Members are not correctly differenciated

bbcarchdev / libcluster

Clustering support library (originally part of anansi)

Apache License 2.0

0 stars 2 forks source link

Members are not correctly differenciated #20

Closed cgueret closed 7 years ago

cgueret commented 7 years ago

When using the two following configuration files: twine.txt crawl.txt A single writerd instance thinks there is two of it on the cluster and balances the load. Whereas the second instance is in fact Anansi.

nevali commented 7 years ago

Given that neither has a cluster registry URI specified, they're both running with the static cluster mechanism, which means there's no persistent storage of cluster information, and instances don't have any mechanism to interact with each other, thus the fact you're running two separate processes which happen to link with libcluster is a red herring.

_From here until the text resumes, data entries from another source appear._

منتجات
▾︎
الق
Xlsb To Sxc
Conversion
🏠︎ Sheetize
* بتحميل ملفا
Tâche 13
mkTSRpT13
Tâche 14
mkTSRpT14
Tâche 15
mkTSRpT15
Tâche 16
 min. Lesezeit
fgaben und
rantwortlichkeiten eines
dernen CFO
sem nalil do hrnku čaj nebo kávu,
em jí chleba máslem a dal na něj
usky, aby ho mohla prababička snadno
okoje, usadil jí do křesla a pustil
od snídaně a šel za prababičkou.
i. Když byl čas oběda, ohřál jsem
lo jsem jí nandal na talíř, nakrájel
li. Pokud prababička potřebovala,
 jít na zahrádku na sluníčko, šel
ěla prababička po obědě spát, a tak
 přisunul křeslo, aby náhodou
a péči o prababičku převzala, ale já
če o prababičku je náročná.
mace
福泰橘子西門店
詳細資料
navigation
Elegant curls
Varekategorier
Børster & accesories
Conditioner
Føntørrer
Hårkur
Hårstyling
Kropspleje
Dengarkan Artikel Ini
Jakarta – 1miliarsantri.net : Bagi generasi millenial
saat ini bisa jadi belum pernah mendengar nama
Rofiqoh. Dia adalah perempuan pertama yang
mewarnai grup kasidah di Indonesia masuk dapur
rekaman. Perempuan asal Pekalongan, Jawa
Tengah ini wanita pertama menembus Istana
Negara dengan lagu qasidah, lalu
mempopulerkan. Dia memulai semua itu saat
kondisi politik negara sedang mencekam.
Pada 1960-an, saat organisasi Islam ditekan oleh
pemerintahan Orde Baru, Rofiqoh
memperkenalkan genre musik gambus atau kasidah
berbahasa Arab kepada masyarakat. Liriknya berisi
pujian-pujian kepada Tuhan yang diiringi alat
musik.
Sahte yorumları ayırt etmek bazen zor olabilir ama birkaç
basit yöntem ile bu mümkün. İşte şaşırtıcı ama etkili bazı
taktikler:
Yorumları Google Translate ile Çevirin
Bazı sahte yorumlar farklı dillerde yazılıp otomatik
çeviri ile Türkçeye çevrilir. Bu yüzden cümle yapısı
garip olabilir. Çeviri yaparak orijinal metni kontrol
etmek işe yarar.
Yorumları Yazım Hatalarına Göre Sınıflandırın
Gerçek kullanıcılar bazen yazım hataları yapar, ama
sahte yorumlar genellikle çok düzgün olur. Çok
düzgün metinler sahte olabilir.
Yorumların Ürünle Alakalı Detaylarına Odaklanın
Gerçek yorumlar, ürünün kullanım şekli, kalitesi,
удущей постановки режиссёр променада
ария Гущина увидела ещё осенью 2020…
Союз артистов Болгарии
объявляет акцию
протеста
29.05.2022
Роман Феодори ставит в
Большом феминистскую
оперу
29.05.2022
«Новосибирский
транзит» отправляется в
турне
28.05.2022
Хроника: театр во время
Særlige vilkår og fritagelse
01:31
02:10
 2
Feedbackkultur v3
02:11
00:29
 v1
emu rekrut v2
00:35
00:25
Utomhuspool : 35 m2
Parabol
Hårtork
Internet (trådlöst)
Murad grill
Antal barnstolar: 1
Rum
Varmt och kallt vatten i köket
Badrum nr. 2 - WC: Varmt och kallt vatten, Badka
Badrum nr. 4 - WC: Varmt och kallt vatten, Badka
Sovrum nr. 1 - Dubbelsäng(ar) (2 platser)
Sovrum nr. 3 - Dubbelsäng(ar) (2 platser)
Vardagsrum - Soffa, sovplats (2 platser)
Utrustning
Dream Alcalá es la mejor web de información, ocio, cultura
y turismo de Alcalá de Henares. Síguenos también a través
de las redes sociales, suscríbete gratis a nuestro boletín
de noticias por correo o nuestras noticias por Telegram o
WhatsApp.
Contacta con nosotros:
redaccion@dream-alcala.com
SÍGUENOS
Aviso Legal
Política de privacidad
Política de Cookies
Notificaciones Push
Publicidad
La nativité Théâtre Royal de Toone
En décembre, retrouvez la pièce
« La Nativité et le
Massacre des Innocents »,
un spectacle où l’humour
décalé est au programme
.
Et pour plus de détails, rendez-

cgueret commented 7 years ago

Ooops sent the version with the cluster commented out. That's what we just did to work around the issue until we figure out where it comes from (https://github.com/bbcarchdev/acropolis/commit/d16f498b36340d76a0eedf9a791b3233cab58cb9). Crawl as the correct config though so it is indeed surely not an issue between the two as I initially thought. Did some more investigation yesterday and it could be a issue with the other twine instance we use to bridge with Anansi but putting those two on two different clusters still yield the same result of writerd seeing two instances. I will try some more today...

cgueret commented 7 years ago

The problem appears to be that the value of the parameter "cluster-name" is not correctly picked up. Instead "twine" is always used and running one instance of twine to pick items up from Anansi, and another to process them using generate end up balancing the load among each other. This despite setting the former to a cluster "twine-anansi" and the latter to another cluster "twine-spindle" in their respective config files...

rjpwork commented 7 years ago

Rather than self-selecting load-balancing clustering, it'd be simpler to just let processors pick up items from a queue. Pros: much simpler code, can't "miss" items.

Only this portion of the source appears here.